The Ladies were not alone in
their pursuit of retreat, even if Dr. Johnson, cultural arbiter of the age, decried such fashionable rustication as “Civil suicide.” He replied, famously and tartly, to James Boswell’s question on the topic, “Why, Sir, you find no man, at all intellectual, who is willing to leave London. No, Sir, when a man is tired of London, he is tired of life; for there is in London all that life can afford.” I had seen the tired-of-London/tired-of-life remark on tea mugs in souvenir shops near Big Ben.
This was the period when Marie Antoinette and her set were dressing up in faux farm frocks while she played shepherdess at her hameau at Petit Trianon, never imagining that barely a decade later she would be delivered to her beheading in a tumbrel, a farm cart whose usual purpose was for unloading manure in the fields.
There was a political echo of Montaigne’s age in the Ladies’ life as well—his age of Reformation and Counter-Reformation, wars and burned flesh, heads on pikes, and their age of the French Revolution and the subsequent Terror, another harvest of heads and body parts. Fevered certainties padding the way to unquestioned cruelties.

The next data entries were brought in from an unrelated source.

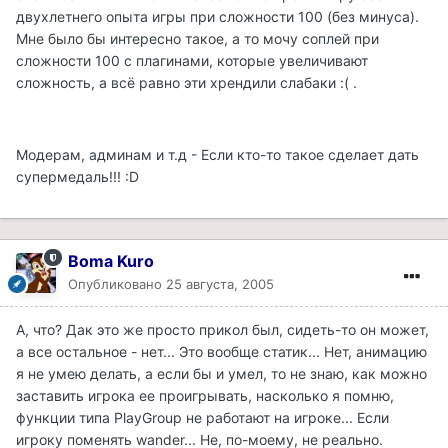
двухлетнего опыта игры при сложности 100 (без минуса).
Мне было бы интересно такое, а то мочу соплей при
сложности 100 с плагинами, которые увеличивают
сложность, а всё равно эти хрендили слабаки :( .
Модерам, админам и т.д - Если кто-то такое сделает дать
супермедаль!!! :D
Boma Kuro
Опубликовано
25 августа, 2005
А, что? Дак это же просто прикол был, сидеть-то он может,
а все остальное - нет... Это вообще статик... Нет, анимацию
я не умею делать, а если бы и умел, то не знаю, как можно
заставить игрока ее проигрывать, насколько я помню,
функции типа PlayGroup не работают на игроке... Если
игроку поменять wander... Не, по-моему, не реально.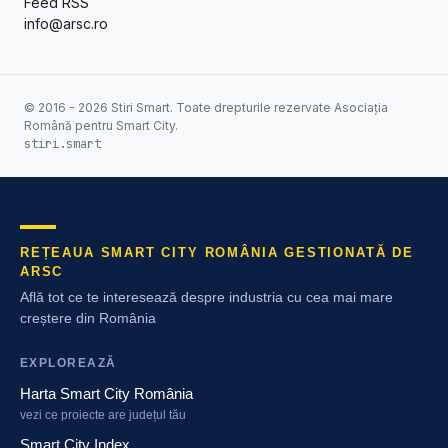
Feed RSS
info@arsc.ro
© 2016 - 2026 Stiri Smart. Toate drepturile rezervate Asociația
Română pentru Smart City.
stiri.smart
REȚEAUA SMART CITY ROMÂNIA GESTIONATĂ DE
ARSC
Află tot ce te interesează despre industria cu cea mai mare
creștere din România
EXPLOREAZĂ
Harta Smart City România
vezi ce proiecte are județul tău
Smart City Index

The French Revolution made the Ladies shudder—perhaps especially Catholic Eleanor, who had been educated by French nuns (you and your nuns!) at a convent boarding school in Cambrai, founded by a descendant of the martyred Sir Thomas More, a typical education for a Catholic aristo in Anglo-Ireland. Eleanor certainly would have heard of the murders (the martyrdoms) of Blessed Madeleine Fontaine and her small band of Sisters of Charity in June 1794 in Arras, barely thirty miles from Cambrai. The nuns went to the guillotine singing the Ave Maris Stella.
But before the déluge of the Revolution, the Ladies shared with Marie Antoinette a taste for rural life—what they imagined and arranged for it to be. They took their cue from Rousseau. Lady Eleanor seems not to have carried her Catholicism from Ireland to Wales. But she harbored a Francophile soul of the ancien régime sort, including this passion for pastoral life.